Desmond Tutu Reconciliation Fellowship

Resolving the Wars in Ukraine and Gaza

For the next award, we will be seeking to honour a person or group whose work has helped activate dialogue and practice in support of a sustainable resolution to the current crises in Ukraine or gaza.

Possible domains of action include the following:

  • Supporting dialogue between the warring parties or conflicting diaspora communities;

  • Encouraging critical reflection and serious discussion about pathways and obstacles to peace;

  • Contributing to public debates in political and media discourses, either nationally or internationally, in a way that may help open up alternative processes of resolution;

  • Developing collective responses from different professional perspectives—such as, from doctors, artists, musicians, lawyers, teachers, scientists, and sportspeople.

What is the Desmond Tutu Fellowship?

The Desmond Tutu Fellowship is the pre-eminent award globally for achievements in the field of reconciliation. Administered by Global Reconciliation in honour of the memory of the late Archbishop Desmond Tutu, it recognizes people from all walks of life who contribute to the theory and practice of reconciliation.

The Fellowship rewards activities that promote dialogue and mutual understanding across the boundaries of cultural, racial, religious, gender, and other kinds of difference, seeking especially to bring global attention to grass-roots actions within local communities.

Fellows are appointed based on their present and past activities. An important consideration is the likelihood of ongoing, sustainable outcomes. Past recipients include Nanko van Buuren (Brazil), Ian Campbell (Australia), Zeremariam Fre (Horn of Africa), Emmanuel Jal (Canada), Aung San Suu Kyi (Myanmar), June Oscar AO (Australia), Safiya Ibn Garba (Nigeria/Jordan), Tambu Muzenda (South Africa), Romina Caldera (Argentina).

Please consider nominating yourself or someone whose work has come to your attention.

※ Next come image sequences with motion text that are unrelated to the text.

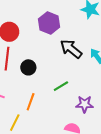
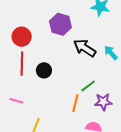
green line: (61, 86) -> (88, 86), moved
orange line: (31, 102) -> (75, 103), moved

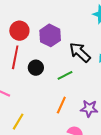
purple hexagon: (60, 24) -> (50, 35), moved
green line: (88, 86) -> (65, 75), moved

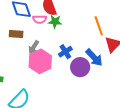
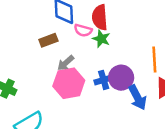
brown rectangle: (16, 34) -> (48, 40), turned -40
purple circle: (80, 67) -> (121, 78), moved

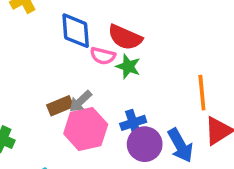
red semicircle: (100, 17) -> (125, 37), turned -60
brown rectangle: (48, 40) -> (60, 106), moved
purple circle: (121, 78) -> (145, 144), moved

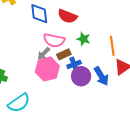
pink semicircle: (103, 56) -> (54, 40), moved, size x1.5
green star: (128, 67) -> (84, 39), moved
brown rectangle: (60, 106) -> (64, 54), moved

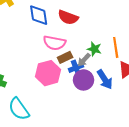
green star: (84, 39) -> (94, 49), moved
gray arrow: (44, 54) -> (84, 60), moved
cyan semicircle: (19, 103) -> (19, 109), turned 90

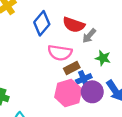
blue diamond: (39, 15) -> (42, 23), turned 50
gray arrow: (84, 60) -> (89, 36), moved
pink hexagon: (48, 73) -> (68, 93), moved

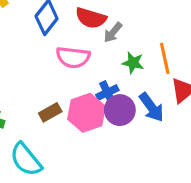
brown rectangle: (72, 68) -> (50, 112), moved

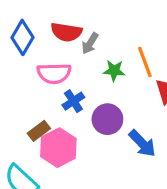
blue cross: (107, 92) -> (73, 101), moved
blue arrow: (151, 107) -> (142, 143), moved
pink hexagon: (87, 113) -> (58, 148), moved

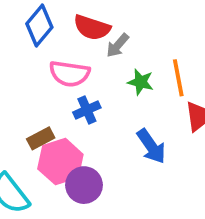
purple circle: (107, 119) -> (84, 185), moved
blue arrow: (142, 143) -> (151, 146), moved

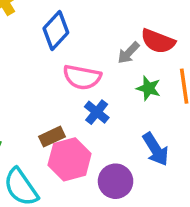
red semicircle: (92, 28) -> (158, 41), moved
blue cross: (87, 110) -> (97, 112), turned -30
purple circle: (84, 185) -> (116, 181), moved

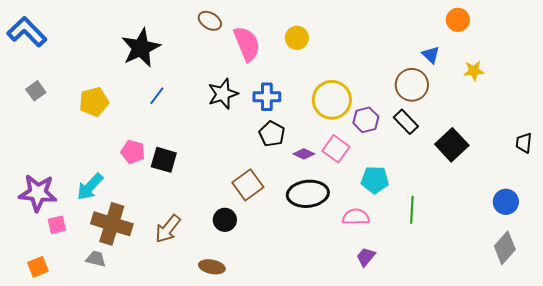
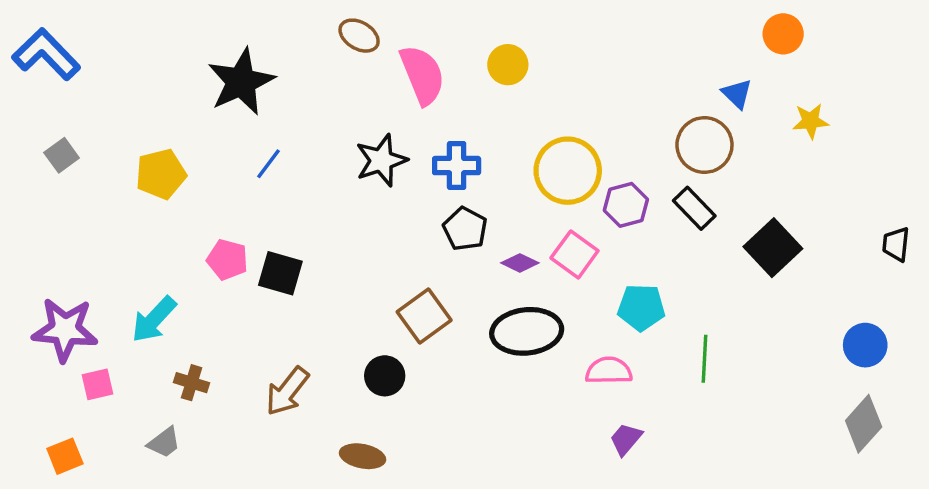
brown cross: (112, 224) -> (192, 383), size x0.5
gray trapezoid: (96, 259) -> (164, 443), turned 130

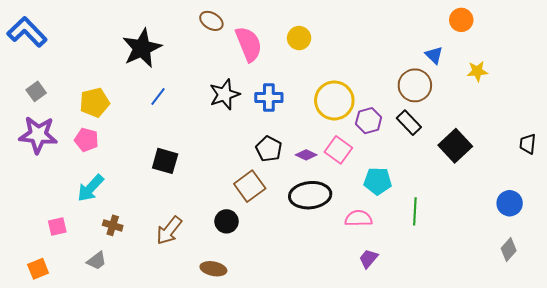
black pentagon: (465, 229) -> (269, 149), moved
pink pentagon: (227, 260) -> (86, 140), moved
purple star: (65, 330) -> (38, 135), moved
gray diamond: (864, 424) -> (509, 250), size x0.7

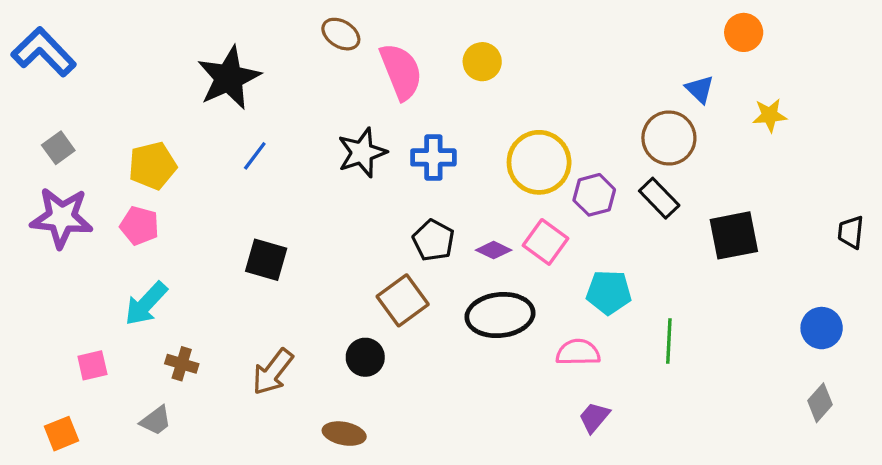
black square: (455, 146) -> (734, 235), turned 32

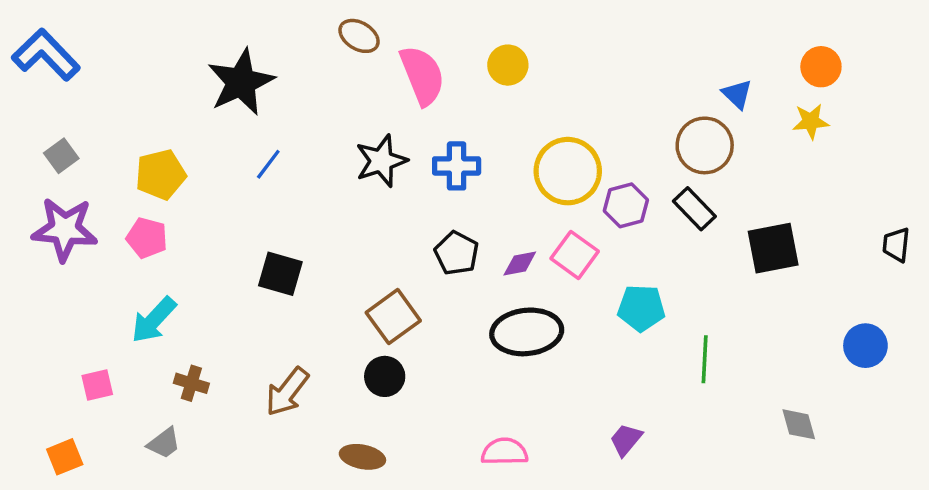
orange circle: (744, 32) -> (821, 67), moved
purple diamond: (494, 250) -> (520, 263), turned -36
brown square: (403, 300) -> (393, 317), moved
pink semicircle: (578, 352) -> (504, 452), moved
gray diamond: (820, 403) -> (799, 424), moved, turned -57

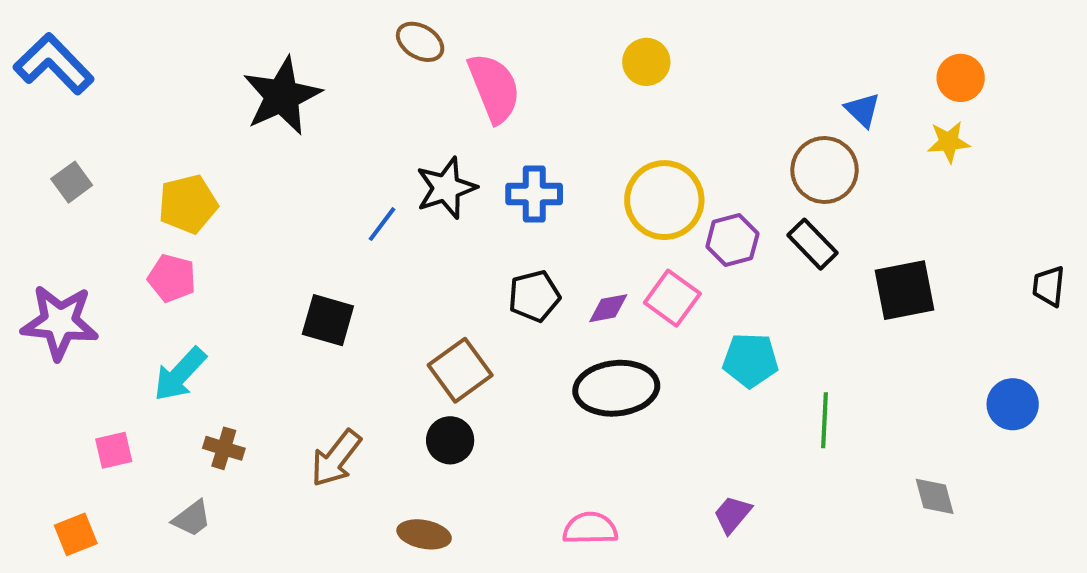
yellow circle: (508, 65) -> (646, 62), moved
blue line: (268, 164) -> (382, 224), moved
purple star: (65, 229) -> (60, 322), moved
black pentagon: (457, 253) -> (534, 296), turned 30

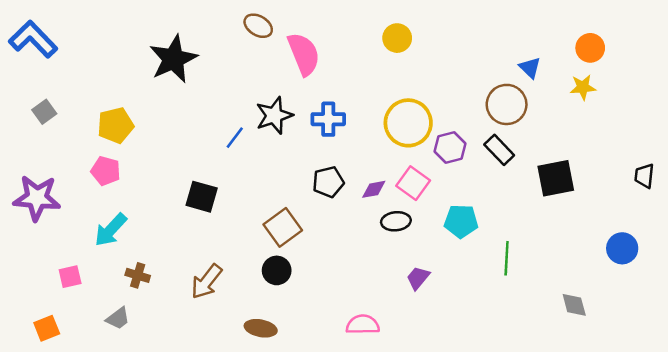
black ellipse: (616, 388) -> (396, 221), moved, size x0.6
purple trapezoid: (732, 514) -> (418, 278), moved

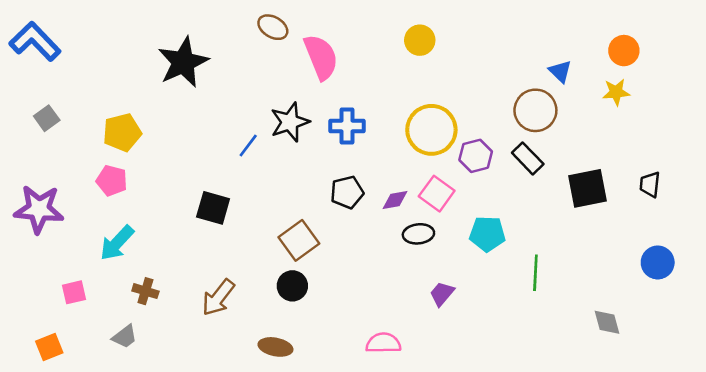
black trapezoid: (644, 176) -> (650, 184), moved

Ideally, a nominee will be a person or group who works with others in ways that have local, national, and potentially global consequences. They will demonstrate an imaginative vision that has the potential to shift current paradigms and change the ways that people think and act. They will be courageous and will stand as an inspiration to others. They will be contributing to promoting debate as productive exchange without divisive rhetoric or easy denunciation.

As with previous Fellows, we are seeking an individual or group who has found a way to negotiate across the borders posed by difficult, or apparently intractable, cultural, political, and other differences.

Reconciliation across difference

Global Reconciliation understands reconciliation as the promotion of creative dialogue and practical engagement across the boundaries of difference. Its task is to create and nurture the threads of communication where such dialogues and practices are most threatened. This means that reconciliation processes can be initiated at any stage of a conflict by acknowledging or accepting differences, and drawing on them, not as a cause for conflictual division but as a source of productive new meanings.

Please let others know

If you know of someone you think might be suitable, we urge you to nominate them by writing to us with information about their work and their relevant achievements. The nomination process is simple: all we require is a written document of any length; if we require further information we will ask for it.

It is important that candidates provide their agreement to being nominated, and nominations should also include the names and contact details of at least two referees. Please pass on this Call for Nominations to other individuals or organisations so that they too will have the opportunity to nominate possible candidates.

Award process

The award of the Fellowship is made following a review process that considers past accomplishments and possible future achievements. A panel will examine the nominations received and submit a recommendation to the Global Reconciliation Board, which will make the final decision. Successful candidates may hold the status of Fellow for life and use the initials FGR after their names in public recognition of their Fellowship of Global Reconciliation.